The free-flowing whitewater of the Rogue River will get your attention fast, and with my first rapid in 1998, I immediately knew why 90 miles had been protected by Congress. On October 2, 1968, in response to an era of frenzied dam development, Lyndon B. Johnson signed the Wild & Scenic Rivers Act to “preserve certain rivers with outstanding natural, cultural, and recreational values in a free-flowing condition for the enjoyment of present and future generations.” This effectively gave the force of law to these values as counterweight to the cost-benefit analyses that had invariably favored damming river systems for irrigation (in the West) or flood control (in the East). The Act signaled the end of an era, and hinted at the beginning of a new one.
A collection of movie stars, authors, and sports heroes who vacationed there helped put the Rogue among the first eight rivers designated under the Act. And today, the thousands who paddle, fish, sleep next to, and hike alongside this river every year tell the story of its beauty and significance still 50 years later — but only part of the story.
In 40 of our 50 states, nearly 13,000 miles across 203 rivers are deemed “Wild & Scenic” and thus protected from dams and certain development. But what these and the many adjacent miles are not immune from are problems that hinder water quality, such as upstream contamination, irrigation withdrawals, nutrient-heavy runoff and lost fish habitat.
Today, 173 of the 203 rivers that have “Wild & Scenic” sections also have sections designated as impaired under the Clean Water Act — unable to meet its fishable, swimmable, drinkable standard. A full one fourth of the actual wild & scenic miles are impaired.
Like so much of our country’s environmental legislation, noble words are written on paper with no effective through-line to ensure results on the ground.
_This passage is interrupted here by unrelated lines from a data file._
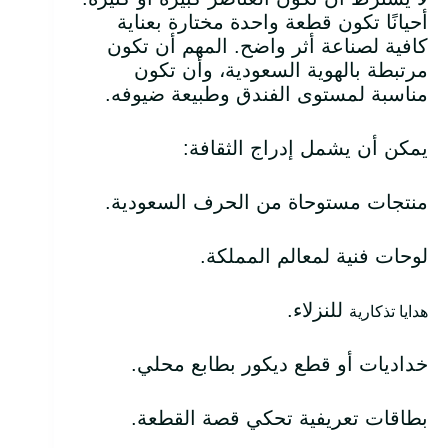
أحيانًا تكون قطعة واحدة مختارة بعناية
كافية لصناعة أثر واضح. المهم أن تكون
مرتبطة بالهوية السعودية، وأن تكون
مناسبة لمستوى الفندق وطبيعة ضيوفه.
يمكن أن يشمل إدراج الثقافة:
منتجات مستوحاة من الحرف السعودية.
لوحات فنية لمعالم المملكة.
للنزلاء.
هدايا تذكارية
خداديات أو قطع ديكور بطابع محلي.
بطاقات تعريفية تحكي قصة القطعة.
Leading up to the 50th anniversary of the Act, many organizations have called for thousands more miles to be designated over the next half century. This misses the point, because as the last five decades have shown, calling more miles “Wild and Scenic” does not automatically give us healthier river systems.
Having put it to work for the economy without much regard for the downstream effects, the Rogue suffers from excessive water temperatures, sediments and nutrients. Unlike a giant concrete dam stretching bank to bank, the less visible issues go unaddressed. And while the Act stops select “bad” things from happening to rivers, simply holding the line won’t truly preserve these systems — much less improve function, restore native vegetation, prevent erosion, or restore habitat.
There is no product on Earth made by any human that does not require water. There is no human that does not require water. Truly, the health of our waters will determine the prosperity of our lives. And we have grown stagnant. We need prioritized, priced, actionable, and dynamic restoration programs to make these miles great again — achieving health now and resilience for the long-term at a reasonable cost. Leveraging remote sensing, data, and local workforce to fix rivers on the ground, we in Oregon are redefining how the economy and the environment combine to make tangible gains and this can now scale across watersheds nationwide. There have always been those who scream we must choose between natural resource health and a growing economy; between doing right by our environment and putting people to work. In this era of smart technologies, smart policies and smart investments, this is a false choice. Let’s get past the prologue and get on with solving big problems.
Like so many things in 1968, the Wild & Scenic Rivers Act changed the course of our history and of conservation. It was a good start and protected sections of our country’s greatest rivers from events that would have changed them forever. We should celebrate that, while also acknowledging that words on paper alone do not get it done. Let’s resolve to make these waters “Wild, Scenic, and Functional”, and then truly act on those words.